Ihre zentralen Fragen richten sich darauf, wie es Familien in der (wirtschaftlich) schwierigen Transformationsphase der unmittelbaren Nachkriegszeit erging und wie diese das einsetzende Wirtschaftswachstum der 1950er-Jahre erlebten (S. XV). Thematisch lassen sich in ihrem Buch dabei zwei Schwerpunktsetzungen finden: Neben der Ehe- und Familienthematik beleuchtet Fishman auch Aspekte der Jugendkultur der frühen 1960er-Jahre, die an dieser Stelle insofern eine sinnvolle Inklusion in das Buch sind, weil sie auch Aspekte von Partnerwahl, möglichen Lebensentwürfen und vorehelicher Sexualität thematisieren.
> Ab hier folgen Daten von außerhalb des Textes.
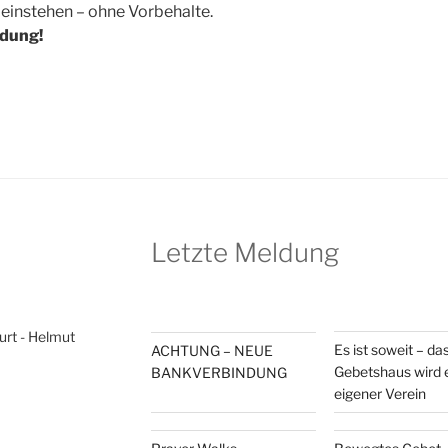
 einstehen – ohne Vorbehalte.
adung!
Letzte Meldung
rt - Helmut
Es ist soweit – da
ACHTUNG – NEUE
Gebetshaus wird 
BANKVERBINDUNG
eigener Verein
Dabei konstatiert Fishman vollkommen zu Recht, dass die Themenkomplexe Familie und Sexualität in der unmittelbaren Nachkriegszeit nur in Zusammenhang mit den Diskursen und Lebenswirklichkeiten während des Vichy-Regimes in ihrer vollen Tiefe erfasst werden können.

Die bis dato vorliegende Forschung betrachte die angesprochenen Themenkomplexe vor allem aus einem »contemporary point of view« (S. XV), was dazu führe, so Fishman überzeugend, dass die im Frankreich der 1950er-Jahre vorherrschenden Geschlechterordnungen in erster Linie als traditionell und konservativ wahrgenommen würden und der sich in dieser Zeit allmählich abzeichnende Wandel leicht übersehen werden könne (S. XX). Dass es aber einen solchen Wandel der Geschlechterordnungen im Frankreich der 1950er-Jahre gab, ist Fishmans Grundthese, die sie in ihrem Buch auch überzeugend darlegen kann.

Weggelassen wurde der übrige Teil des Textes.